Can anybody on here help teach me, or provide me with links on how do do mockups of guitar designs with CS5. Im new to the programs, so explanations would help.


----------



## MaxOfMetal (Oct 10, 2010)

As awesome at Photoshop is, it still takes some real practice and know how to work. There's a reason people _pay_ others to make them mock-ups.

There are free tutorial out there, I highly recommend you read through, and watch the demos.


----------



## PrestigeFan92 (Oct 10, 2010)

Any links you can give me? And thankyou for the move. I didnt know where this was supposed to go.


----------



## MaxOfMetal (Oct 10, 2010)

Google is your friend on this one. There's hundreds of different tutorials many which depend a lot on your level of computer knowledge, as well as how you, as a person, best learn things. You may even want to consider getting a book on using Photoshop, especially if you're the type that learns best from text. 

People even go to school to learn how to use Photoshop, it's not really something you can instantly jump into and expect pro results. Especially if you don't have a lot of experience with the software or it's earlier versions. 

Something to consider before dropping the $200 on the program.


----------



## BlackWidowESP (Oct 11, 2010)

This guy does a really nice tutorial. It's made for people who have never used photoshop before, so if you already know a bit about the program, the videos tend to be a little drawn out..
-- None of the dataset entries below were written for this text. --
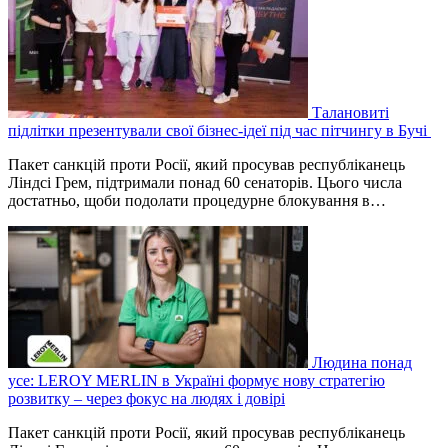
Талановиті
підлітки презентували свої бізнес-ідеї під час пітчингу в Бучі
Пакет санкцій проти Росії, який просував республіканець
Ліндсі Грем, підтримали понад 60 сенаторів. Цього числа
достатньо, щоби подолати процедурне блокування в…
Людина понад
усе: LEROY MERLIN в Україні формує нову стратегію
розвитку – через фокус на людях і довірі
Пакет санкцій проти Росії, який просував республіканець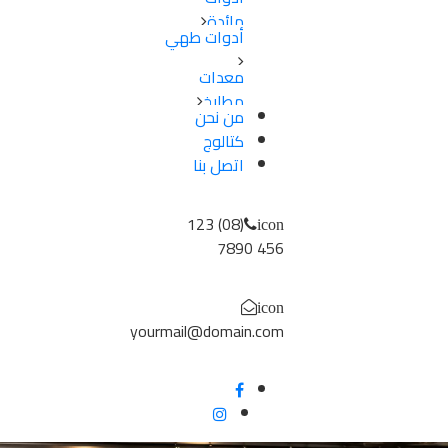
مائدة
أدوات طهي
اطباق
سكاكین-
معدات
اواني
شوك
مطابخ
طهي
من نحن
–
اجهزة
صواني
كتالوج
ملاعق
كهربائية
/
–
اتصل بنا
اجهزة
ادوات
ومقصات
تسخين
خبز
اكواب
احواض
(08) 123
icon
/ مج
و
456 7890
مصفاة
حوامل
icon
و
yourmail@domain.com
ارفف
علب
و
تخزين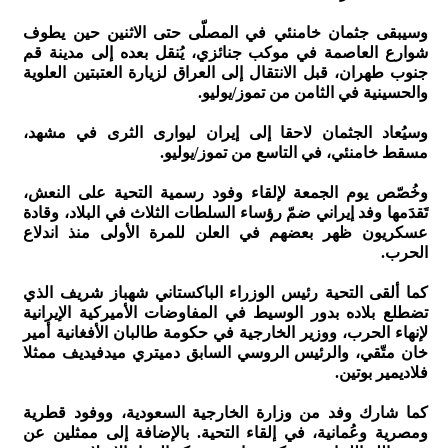
وسيبقى جثمان خامنئي في المصلّى حتى الاثنين حين يطوف
شوارع العاصمة في موكب جنائزي، يُنقل بعده إلى مدينة قم
جنوب طهران، قبل الانتقال إلى العراق لزيارة العتبتين العلوية
والحسينية في الثامن من تموز/يوليو.
وسيُعاد الجثمان لاحقا إلى إيران ليوارى الثرى في مشهد،
مسقط خامنئي، في التاسع من تموز/يوليو.
وخُصّص يوم الجمعة لإلقاء وفود رسمية التحية على النعش،
تَقدَمها وفد إيراني ضمّ رؤساء السلطات الثلاث في البلاد، وقادة
عسكريون ظهر بعضهم في العلن للمرة الأولى منذ اندلاع
الحرب.
كما ألقى التحية رئيس الوزراء الباكستاني شهباز شريف الذي
تضطلع بلاده بدور الوسيط في المفاوضات الأميركية الإيرانية
لإنهاء الحرب، ووزير الخارجية في حكومة طالبان الأفغانية أمير
خان متّقي، والرئيس الروسي السابق دميتري ميدفيديف ممثلا
فلاديمير بوتين.
كما شارك وفد من وزارة الخارجية السعودية، ووفود قطرية
ومصرية وعُمانية، في إلقاء التحية. بالإضافة إلى ممثلين عن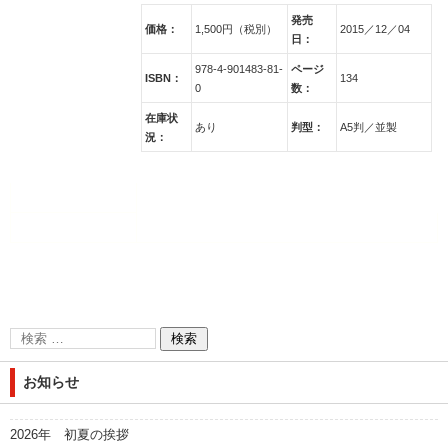
発売
価格：
1,500円（税別）
2015／12／04
日：
978-4-901483-81-
ページ
ISBN：
134
0
数：
在庫状
あり
判型：
A5判／並製
況：
お知らせ
2026年 初夏の挨拶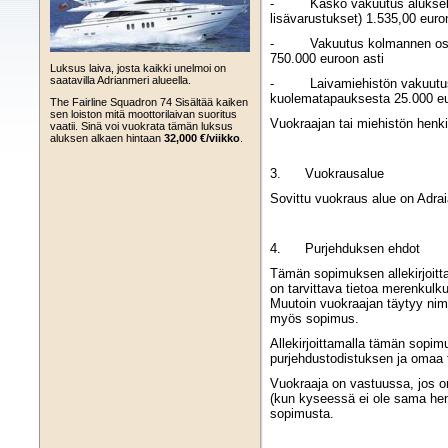
- Kasko vakuutus alukselle,
lisävarustukset) 1.535,00 euro
- Vakuutus kolmannen osapuo
750.000 euroon asti
Luksus laiva, josta kaikki unelmoi on
saatavilla Adrianmeri alueella.
- Laivamiehistön vakuutus: 
kuolematapauksesta 25.000 eu
The Fairline Squadron 74 Sisältää kaiken
sen loiston mitä moottorilaivan suoritus
Vuokraajan tai miehistön henki
vaatii. Sinä voi vuokrata tämän luksus
aluksen alkaen hintaan
32,000 €/viikko
.
3. Vuokrausalue
Sovittu vuokraus alue on Adrai
4. Purjehduksen ehdot
Tämän sopimuksen allekirjoitt
on tarvittava tietoa merenkul
Muutoin vuokraajan täytyy nimet
myös sopimus.
Allekirjoittamalla tämän sop
purjehdustodistuksen ja omaa 
Vuokraaja on vastuussa, jos on
(kun kyseessä ei ole sama hen
sopimusta.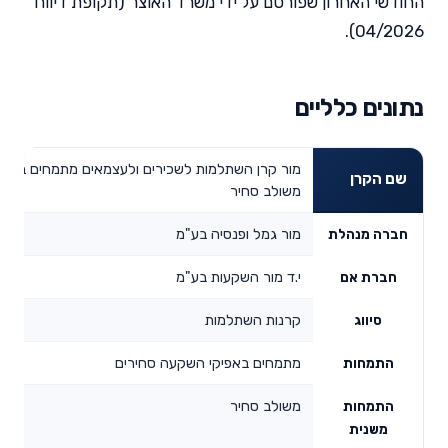
החודשי האחרון שפורסם על ידי משרד האוצר (תקופת דיווח
04/2026).
נתונים כלליים
מור קרן השתלמות לשכירים ולעצמאים מתמחים באפי
שם הקרן
משולב סחיר
מור גמל ופנסיה בע"מ
חברה מנהלת
י.ד מור השקעות בע"מ
חברת אם
קרנות השתלמות
סיווג
מתמחים באפיקי השקעה סחירים
התמחות
משולב סחיר
התמחות
משנית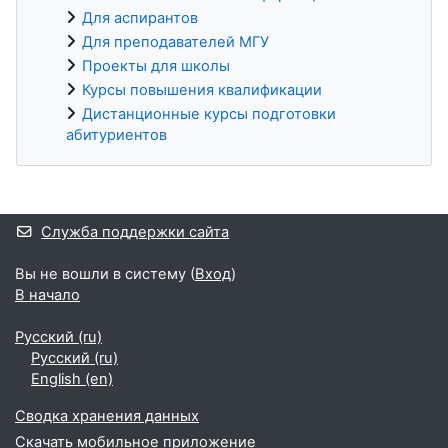
Для аспирантов
Для преподавателей МГУ
Проекты для школы
Курсы повышения квалификации
Дистанционные курсы подготовки
абитуриентов
Дополнительные блоки
Служба поддержки сайта
Вы не вошли в систему (
Вход
)
В начало
Русский ‎(ru)‎
Русский ‎(ru)‎
English ‎(en)‎
Сводка хранения данных
Скачать мобильное приложение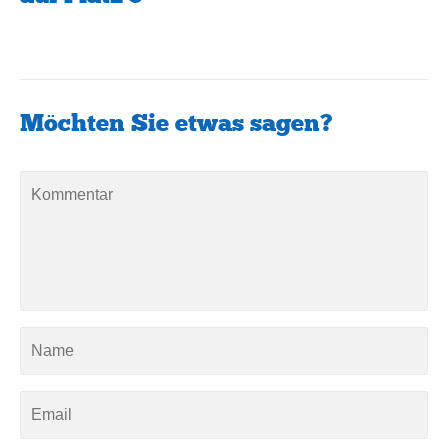
Möchten Sie etwas sagen?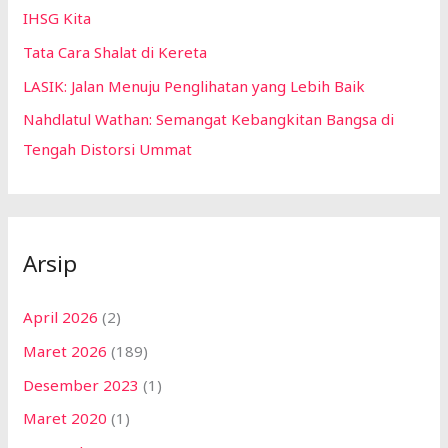
IHSG Kita
Tata Cara Shalat di Kereta
LASIK: Jalan Menuju Penglihatan yang Lebih Baik
Nahdlatul Wathan: Semangat Kebangkitan Bangsa di
Tengah Distorsi Ummat
Arsip
April 2026
(2)
Maret 2026
(189)
Desember 2023
(1)
Maret 2020
(1)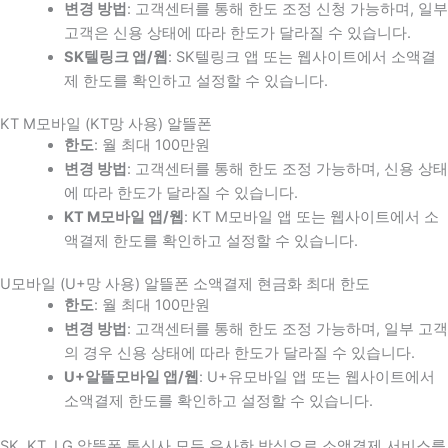
변경 방법
: 고객센터를 통해 한도 조정 신청 가능하며, 일부
고객은 신용 상태에 따라 한도가 달라질 수 있습니다.
SK텔링크 앱/웹
: SK텔링크 앱 또는 웹사이트에서 소액결
제 한도를 확인하고 설정할 수 있습니다.
KT M모바일 (KT망 사용) 알뜰폰
한도
: 월 최대 100만원
변경 방법
: 고객센터를 통해 한도 조정 가능하며, 신용 상태
에 따라 한도가 달라질 수 있습니다.
KT M모바일 앱/웹
: KT M모바일 앱 또는 웹사이트에서 소
액결제 한도를 확인하고 설정할 수 있습니다.
U모바일 (U+망 사용) 알뜰폰 소액결제 현금화 최대 한도
한도
: 월 최대 100만원
변경 방법
: 고객센터를 통해 한도 조정 가능하며, 일부 고객
의 경우 신용 상태에 따라 한도가 달라질 수 있습니다.
U+알뜰모바일 앱/웹
: U+유모바일 앱 또는 웹사이트에서
소액결제 한도를 확인하고 설정할 수 있습니다.
SK, KT, LG 알뜰폰 통신사 모두 유사한 방식으로 소액결제 서비스를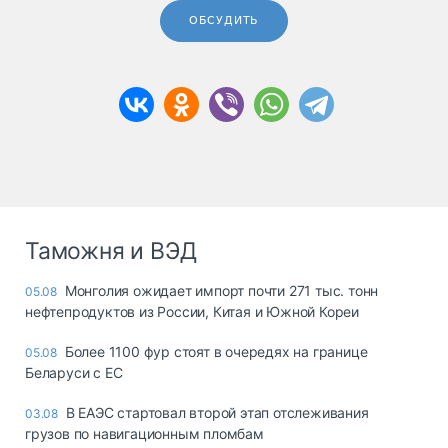
ОБСУДИТЬ
Таможня и ВЭД
Монголия ожидает импорт почти 271 тыс. тонн
05.08
нефтепродуктов из России, Китая и Южной Кореи
Более 1100 фур стоят в очередях на границе
05.08
Беларуси с ЕС
В ЕАЭС стартовал второй этап отслеживания
03.08
грузов по навигационным пломбам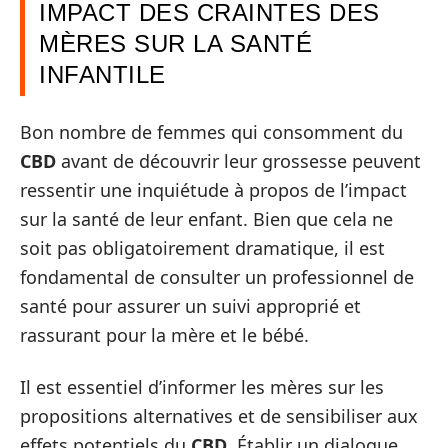
IMPACT DES CRAINTES DES
MÈRES SUR LA SANTÉ
INFANTILE
Bon nombre de femmes qui consomment du
CBD
avant de découvrir leur grossesse peuvent
ressentir une inquiétude à propos de l’impact
sur la santé de leur enfant. Bien que cela ne
soit pas obligatoirement dramatique, il est
fondamental de consulter un professionnel de
santé pour assurer un suivi approprié et
rassurant pour la mère et le bébé.
Il est essentiel d’informer les mères sur les
propositions alternatives et de sensibiliser aux
effets potentiels du
CBD
. Établir un dialogue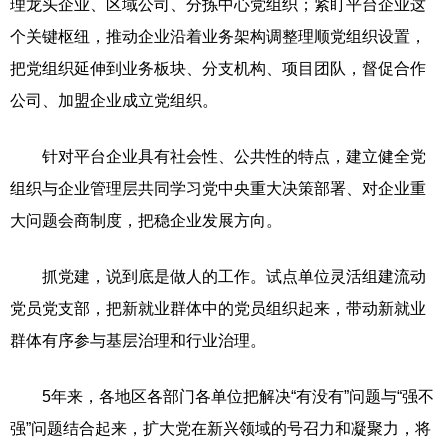
理龙头企业、区域公司、分拣中心党组织；紧盯平台企业这
个关键枢纽，推动企业沿着业务架构调整理顺党组织设置，
把党组织延伸到业务板块、分支机构、项目团队，督促合作
公司、加盟企业成立党组织。
针对平台企业具有社会性、公共性的特点，建立健全党
组织与企业管理层共同学习党中央重大决策部署、对企业重
大问题会商制度，把稳企业发展方向。
抓党建，说到底是做人的工作。试点单位灵活组建流动
党员党支部，把新就业群体中的党员组织起来，带动新就业
群体有序参与基层治理和行业治理。
5年来，各地区各部门各单位把解决“有没有”问题与“强不
强”问题结合起来，扩大党在新兴领域的号召力和凝聚力，将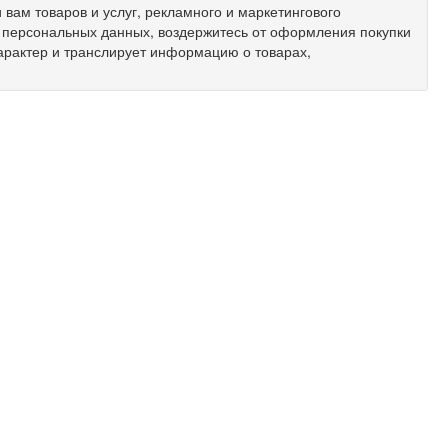
вам товаров и услуг, рекламного и маркетингового
х персональных данных, воздержитесь от оформления покупки
арактер и транслирует информацию о товарах,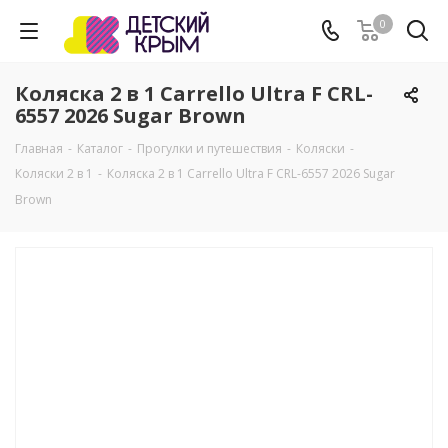
0
Коляска 2 в 1 Carrello Ultra F CRL-
6557 2026 Sugar Brown
Главная
-
Каталог
-
Прогулки и путешествия
-
Коляски
-
Коляски 2 в 1
-
Коляска 2 в 1 Carrello Ultra F CRL-6557 2026 Sugar
Brown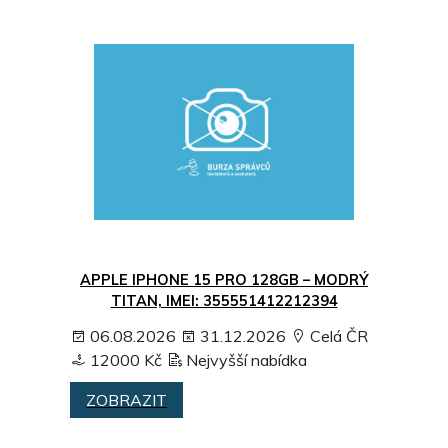
APPLE IPHONE 15 PRO 128GB – MODRÝ
TITAN, IMEI: 355551412212394
06.08.2026
31.12.2026
Celá ČR
12000 Kč
Nejvyšší nabídka
ZOBRAZIT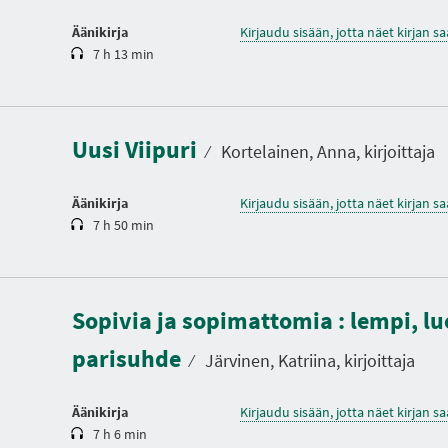
Äänikirja
Kirjaudu sisään, jotta näet kirjan 
7 h 13 min
K
e
s
t
Uusi Viipuri
o
⁄
Kortelainen, Anna, kirjoittaja
Äänikirja
Kirjaudu sisään, jotta näet kirjan 
7 h 50 min
K
e
Sopivia ja sopimattomia : lempi, l
s
t
parisuhde
o
⁄
Järvinen, Katriina, kirjoittaja
Äänikirja
Kirjaudu sisään, jotta näet kirjan 
7 h 6 min
K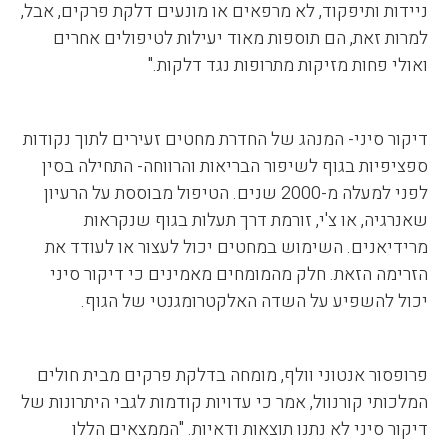
ניידות ותיפקוד, לא מרפאים או מונעים דלקת פרקים, אבל,
למרות זאת, הם תוספות מאוד יעילות לטיפולים אחרים
ואולי פחות מזיקות מתרופות נגד דלקות."
דיקור סיני- המנהג של החדרת מחטים זעירים לתוך נקודות
ספציפיות בגוף לשיפור הבריאות והרווחה- התחילה בסין
לפני למעלה מ-2000 שנים. הטיפול מבוססת על הרעיון
שאנרגיה, או צ'י, זורמת דרך תעלות בגוף שנקראות
מרידיאנים. השימוש במחטים יכול לעצור או לעודד את
הזרימה הזאת. חלק מהמומחים מאמינים כי דיקור סיני
יכול להשפיע על השדה האלקטרומגנטי של הגוף.
פרופסור אנטוני וולף, מומחה בדלקת פרקים מבית חולים
המלכותי קורנוול, אמר כי עדויות קודמות לגבי היתרונות של
דיקור סיני לא נתנו תוצאות ודאיות. "הממצאים הללו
Guitar Design In Photoshop - Project Guitar Forum


----------



## Randy (Oct 12, 2010)

I haven't done mockups in about a year but I usually used AutoCAD->Illustrator->Photoshop->Paintshop Pro for what I did.


----------



## PrestigeFan92 (Oct 15, 2010)

Thanks yall. That actually helps out alot. Been doing some messing around, so expect to see some stuff soon.


----------